Short Run screenshot showing the app interface

I’ve been building my own collection of Shortcuts on macOS for the past year - everything from opening specific folders and running build scripts to toggling system settings and processing files. The problem is that Apple’s built-in Shortcuts menu bar item dumps them all into one long, unorganized list that becomes impossible to navigate once you have more than a handful.

Short Run, by indie developer Sindre Sorhus, solves this with a reimagined approach to running shortcuts from your menu bar. What caught my attention immediately was the organization. Instead of that endless flat list, I can group my shortcuts into sections and submenus. My development shortcuts live under a “Dev” folder, meeting-related ones under “Work”, and personal automation under “Other”. When I click the menu bar icon, I see a clean, organized structure that actually makes sense.

The app-specific shortcuts feature has become essential to my workflow. I configured certain shortcuts to only appear when specific apps are active. When I’m in Xcode, my build and deployment shortcuts appear. When I’m in Safari, my web development utilities show up. The menu adapts to what I’m doing rather than showing me everything all the time.

I’ve been testing Short Run on my Mac Mini M4 running macOS 15.4, and the keyboard navigation is where this app really shines. I set Command+Shift+S as my hotkey to open the menu. From there, I can use arrow keys to navigate and Return to execute. But here’s the clever part - when the menu is open, shortcuts are assigned quick keys from 1-9 and a-z. My most-used shortcuts get number keys, so opening the menu and hitting “1” runs my most frequent task in under a second.

The app includes a URL scheme (shortrun://) that runs shortcuts silently in the background without opening the Shortcuts app. This might seem minor, but when you’re automating workflows or triggering shortcuts from other apps, not having that brief flash of the Shortcuts window makes everything feel more polished.

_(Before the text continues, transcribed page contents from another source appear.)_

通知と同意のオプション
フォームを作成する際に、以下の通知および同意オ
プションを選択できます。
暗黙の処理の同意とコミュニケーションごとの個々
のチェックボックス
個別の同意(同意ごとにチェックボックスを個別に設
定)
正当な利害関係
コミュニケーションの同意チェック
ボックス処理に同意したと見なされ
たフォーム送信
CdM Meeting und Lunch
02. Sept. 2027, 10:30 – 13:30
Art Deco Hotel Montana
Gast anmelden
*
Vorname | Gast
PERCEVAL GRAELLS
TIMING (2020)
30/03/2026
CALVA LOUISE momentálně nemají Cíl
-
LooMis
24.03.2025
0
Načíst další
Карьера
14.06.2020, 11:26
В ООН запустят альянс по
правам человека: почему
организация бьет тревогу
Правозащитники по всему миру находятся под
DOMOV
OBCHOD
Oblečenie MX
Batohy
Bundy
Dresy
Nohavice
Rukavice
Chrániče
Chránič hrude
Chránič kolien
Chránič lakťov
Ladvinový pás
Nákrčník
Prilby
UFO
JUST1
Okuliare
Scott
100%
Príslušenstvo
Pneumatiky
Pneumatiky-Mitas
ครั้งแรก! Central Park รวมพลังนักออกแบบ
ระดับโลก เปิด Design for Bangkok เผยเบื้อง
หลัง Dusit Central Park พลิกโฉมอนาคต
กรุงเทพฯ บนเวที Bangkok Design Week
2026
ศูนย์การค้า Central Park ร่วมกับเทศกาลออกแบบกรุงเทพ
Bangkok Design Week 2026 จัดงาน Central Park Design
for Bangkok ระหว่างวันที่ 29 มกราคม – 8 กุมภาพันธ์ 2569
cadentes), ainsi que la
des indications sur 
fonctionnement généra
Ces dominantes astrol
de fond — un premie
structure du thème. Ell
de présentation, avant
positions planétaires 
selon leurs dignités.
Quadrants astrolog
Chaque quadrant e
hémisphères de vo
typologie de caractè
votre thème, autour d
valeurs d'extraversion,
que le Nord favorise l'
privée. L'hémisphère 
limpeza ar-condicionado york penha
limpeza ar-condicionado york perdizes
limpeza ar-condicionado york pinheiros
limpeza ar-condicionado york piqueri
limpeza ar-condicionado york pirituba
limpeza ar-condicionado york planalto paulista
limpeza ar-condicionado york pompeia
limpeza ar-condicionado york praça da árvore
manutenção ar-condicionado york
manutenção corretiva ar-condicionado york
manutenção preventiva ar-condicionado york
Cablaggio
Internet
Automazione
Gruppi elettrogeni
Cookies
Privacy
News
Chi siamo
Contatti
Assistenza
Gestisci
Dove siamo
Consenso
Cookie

Resource usage is minimal - around 40MB of memory and negligible CPU unless actually running a shortcut. The menu bar icon is customizable with several style options to match your aesthetic preferences. I appreciated that option-clicking a shortcut in the menu opens it for editing in the Shortcuts app, a small touch that saves several clicks when I need to make quick adjustments.

Short Run is available on the Mac App Store for $4.99 (one-time purchase) and requires macOS 14.0 or newer. Like all of Sindre’s apps, your data never leaves your device - shortcuts are read directly from the Shortcuts app with no cloud services or external connections involved.

The only limitation I’ve encountered is that you need to set up your shortcuts in Apple’s Shortcuts app first. Short Run doesn’t create or edit shortcuts, it just provides a better way to access them. For users who don’t already have a collection of shortcuts built up, there’s a learning curve to getting value from this app.

After two weeks of daily use, Short Run has become my primary way to interact with shortcuts on macOS. The built-in menu bar item still exists, but I never use it anymore. For anyone who’s invested time in building macOS automations but finds them tedious to actually run, this app transforms shortcuts from “technically possible” to “genuinely practical”.